▼▼▼
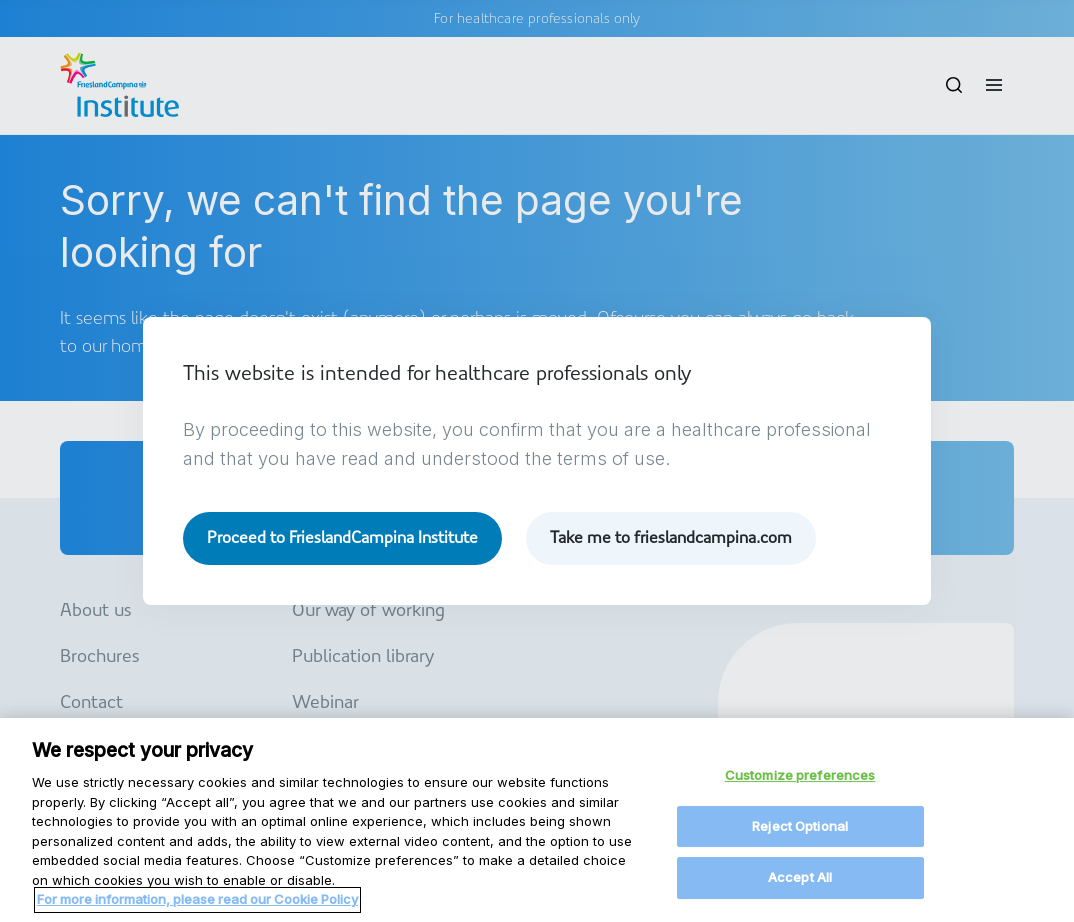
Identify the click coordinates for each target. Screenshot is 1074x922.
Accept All (800, 888)
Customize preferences (800, 786)
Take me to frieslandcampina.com (671, 537)
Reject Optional (800, 837)
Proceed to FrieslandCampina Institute (342, 537)
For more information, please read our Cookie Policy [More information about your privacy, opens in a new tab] (197, 910)
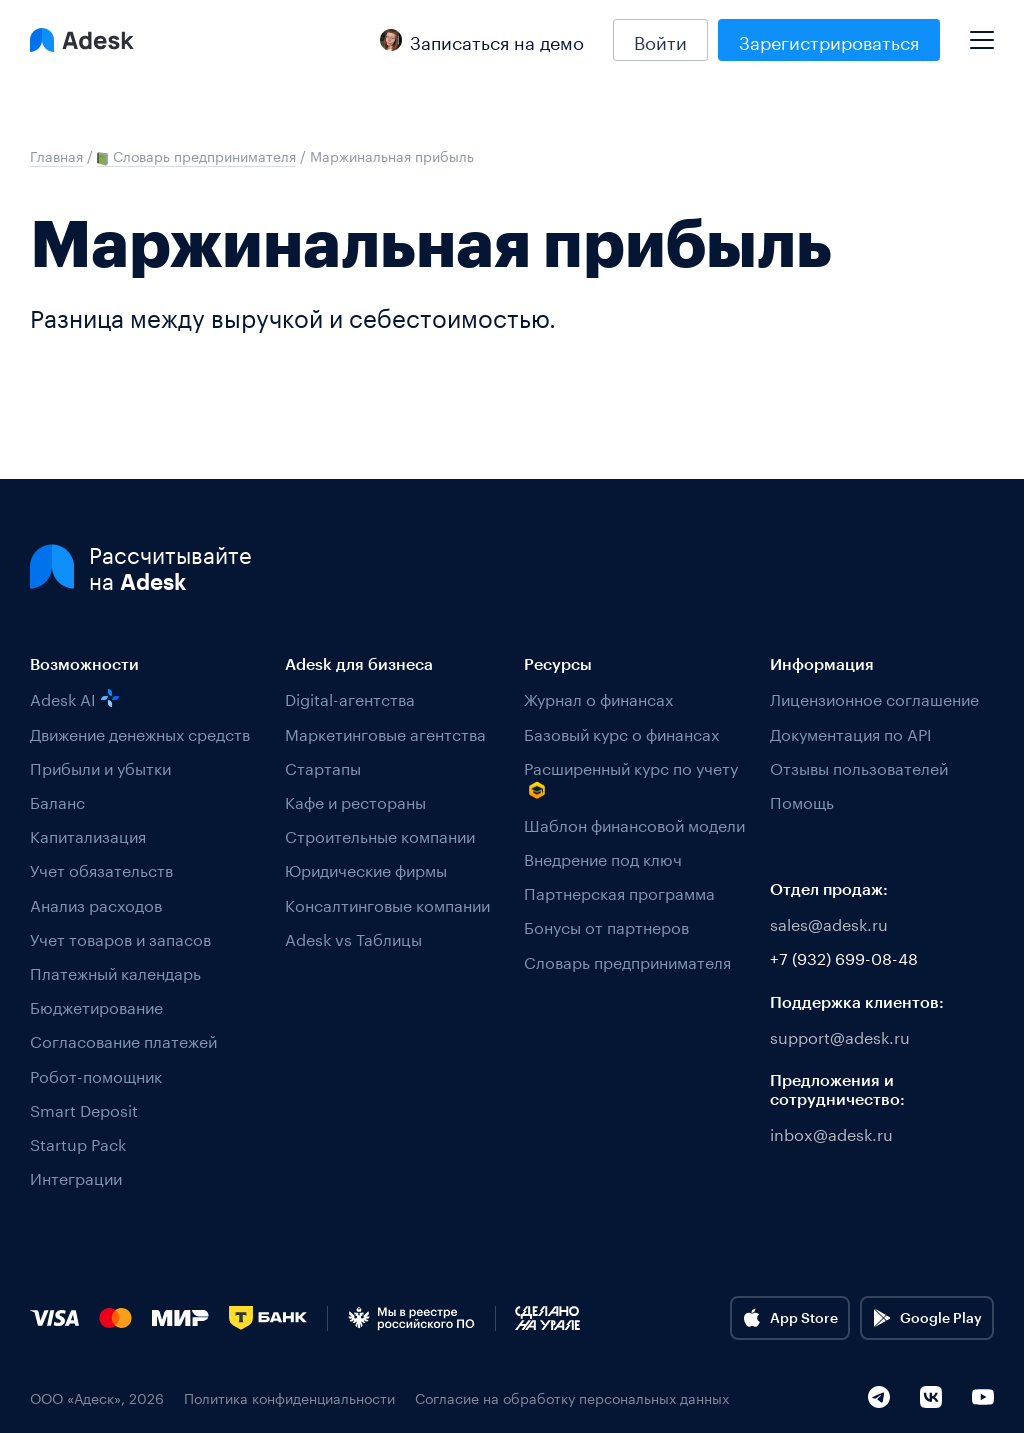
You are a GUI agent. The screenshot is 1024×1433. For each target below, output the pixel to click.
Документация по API (851, 732)
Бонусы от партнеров (606, 925)
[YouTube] (983, 1397)
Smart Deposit (84, 1108)
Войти (660, 40)
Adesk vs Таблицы (353, 937)
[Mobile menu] (982, 32)
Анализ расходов (96, 903)
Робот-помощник (96, 1074)
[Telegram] (879, 1397)
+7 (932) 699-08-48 (844, 956)
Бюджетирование (96, 1005)
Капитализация (88, 834)
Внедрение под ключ (603, 857)
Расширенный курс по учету (631, 778)
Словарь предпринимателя (627, 960)
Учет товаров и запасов (120, 937)
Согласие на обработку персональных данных (572, 1397)
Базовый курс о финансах (621, 732)
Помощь (802, 800)
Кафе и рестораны (355, 800)
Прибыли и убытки (100, 766)
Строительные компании (380, 834)
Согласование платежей (123, 1039)
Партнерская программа (619, 891)
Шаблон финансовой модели (634, 823)
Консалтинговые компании (387, 903)
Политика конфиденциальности (289, 1397)
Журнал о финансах (598, 697)
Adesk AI (74, 697)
▲▲▲
## What is needed
Take the records above from their first line through the line with "Proceed to FrieslandCampina" and set those lines down word for word, minus the pictures.

## Task result
Identify the click coordinates for each target. Screenshot is 1074x922.
Accept All (800, 888)
Customize preferences (800, 786)
Take me to frieslandcampina.com (671, 537)
Reject Optional (800, 837)
Proceed to FrieslandCampina Institute (342, 537)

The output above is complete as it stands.